SOUTH PORTLAND — The South Portland Planning Board has reviewed a
list of 46 city-owned lots, taken for back taxes between 1923 and 2009, and
will recommend to the City Council that nearly half of them, totaling 4.99
acres, be put out to public bid.
The board will urge councilors to keep 24 lots totaling
5.78 acres, including seven properties pulled from the sell list following
testimony by abutting landowners at the July 24 Planning Board meeting.
According to Community Planner Steve Puleo, the
council could rule on dispensation for all 46 properties as soon as its Aug. 20
meeting.
The lots recommend for sale have a total
assessed value of $544,400 – ranging from $75,400 for a 2.22-acre lot at 35
Southeast Road that could be subdivided into nine individual house lots to
$2,600 for a small patch measuring 1,525 square feet at 68 Hillcrest Ave.
That lot, like many smaller properties on the
list – one of which measures just 50 square feet – is used by abutting
landowners as an extension of their own lawn.
“In many cases, those people may be surprised to
learn they do no actually own that land,” said City Planner Tex Haeuser.
More surprising might be what comes if these
residents refuse a city offer to buy the land – an eviction notice.
“If an abutter is using it and does not wish to
purchase [the property], he should be notified that he is trespassing,” wrote Code
Enforcement Officer Pat Doucette of the Hillcrest Avenue lot, a notice she
repeated several times in her guidance to the Planning Board.
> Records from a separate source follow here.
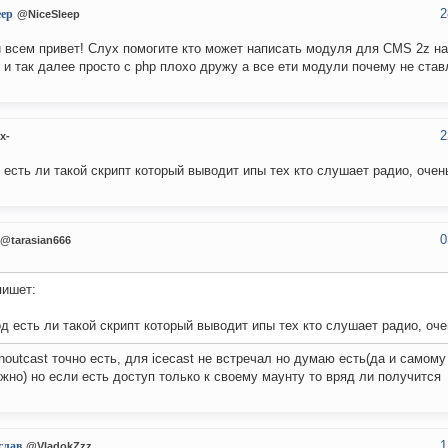
2
eep
@NiceSleep
 всем привет! Слух помогите кто может написать модуля для CMS 2z на
 и так далее просто с php плохо дружу а все ети модули почему не став
2
x-
 есть ли такой скрипт который выводит ипы тех кто слушает радио, очен
0
@tarasian666
ишет:
д есть ли такой скрипт который выводит ипы тех кто слушает радио, оч
houtcast точно есть, для icecast не встречал но думаю есть(да и самому
жно) но если есть доступ только к своему маунту то вряд ли получится
1
слав
@VladokZzz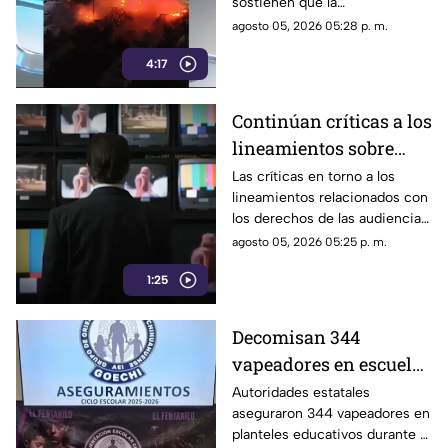
sostienen que la
cuestionadas
administración ha recurrido a
agosto 05, 2026 05:28 p. m.
la reserva de información y a
4:17
versiones oficiales
controvertidas.
Continúan críticas a los
lineamientos sobre
audiencias; opositores
Las críticas en torno a los
lineamientos relacionados con
los califican como un
los derechos de las audiencias
mecanismo de censura
continúan.
agosto 05, 2026 05:25 p. m.
1:25
Decomisan 344
vapeadores en escuelas
de Chihuahua el
Autoridades estatales
aseguraron 344 vapeadores en
pasado ciclo escolar |
planteles educativos durante el
VIDEO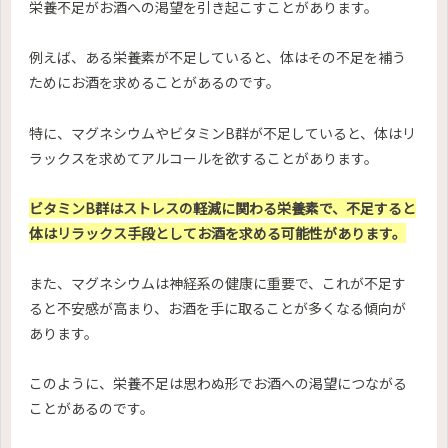
栄養不足がお酒への渇望を引き起こすことがあります。
例えば、ある栄養素が不足していると、体はその不足を補う
ためにお酒を求めることがあるのです。
特に、マグネシウムやビタミンB群が不足していると、体はリ
ラックスを求めてアルコールを欲することがあります。
ビタミンB群はストレスの軽減に関わる栄養素で、不足すると
体はリラックス手段としてお酒を求める可能性があります。
また、マグネシウムは神経系の健康に重要で、これが不足す
ると不安感が高まり、お酒を手に取ることが多くなる傾向が
あります。
このように、栄養不足は思わぬ形でお酒への渇望につながる
ことがあるのです。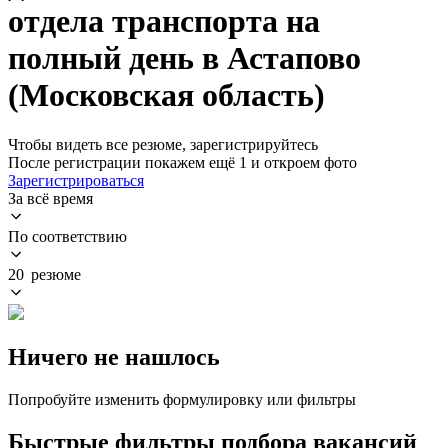
отдела транспорта на
полный день в Астапово
(Московская область)
Чтобы видеть все резюме, зарегистрируйтесь
После регистрации покажем ещё 1 и откроем фото
Зарегистрироваться
За всё время
По соответствию
20 резюме
Ничего не нашлось
Попробуйте изменить формулировку или фильтры
Быстрые фильтры подбора вакансий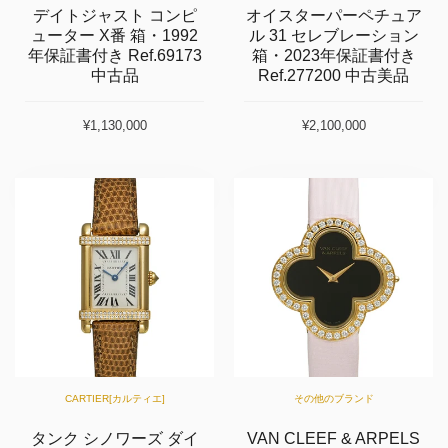
デイトジャスト コンピ
オイスターパーペチュア
ューター X番 箱・1992
ル 31 セレブレーション
年保証書付き Ref.69173
箱・2023年保証書付き
中古品
Ref.277200 中古美品
¥1,130,000
¥2,100,000
CARTIER[カルティエ]
その他のブランド
タンク シノワーズ ダイ
VAN CLEEF & ARPELS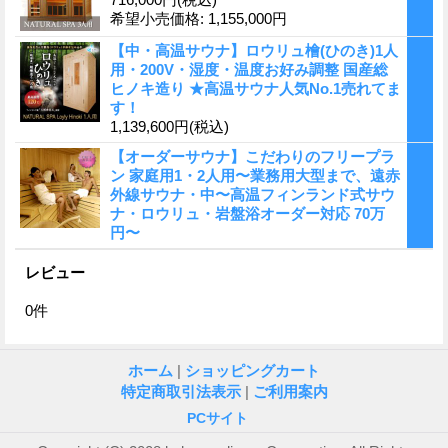
希望小売価格
:
1,155,000円
【中・高温サウナ】ロウリュ檜(ひのき)1人
用・200V・湿度・温度お好み調整 国産総
ヒノキ造り ★高温サウナ人気No.1売れてま
す！
1,139,600円
(税込)
【オーダーサウナ】こだわりのフリープラ
ン 家庭用1・2人用〜業務用大型まで、遠赤
外線サウナ・中〜高温フィンランド式サウ
ナ・ロウリュ・岩盤浴オーダー対応 70万
円〜
レビュー
0
件
ホーム
|
ショッピングカート
特定商取引法表示
|
ご利用案内
PCサイト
Assistant City
Manager Erik Carson, who also serves as South Portland’s economic development
director, also weighed in with advice to the Planning Board, as did the
Department of Water Resource Protection and the Conservation Commission.
Although the city finance department provides
the Planning Board with a list of tax-acquired property each year, the board
has not formally reviewed the inventory of city-owned lots since 2001. According
to Puleo, some of the 46 lots have not been looked at since 1981.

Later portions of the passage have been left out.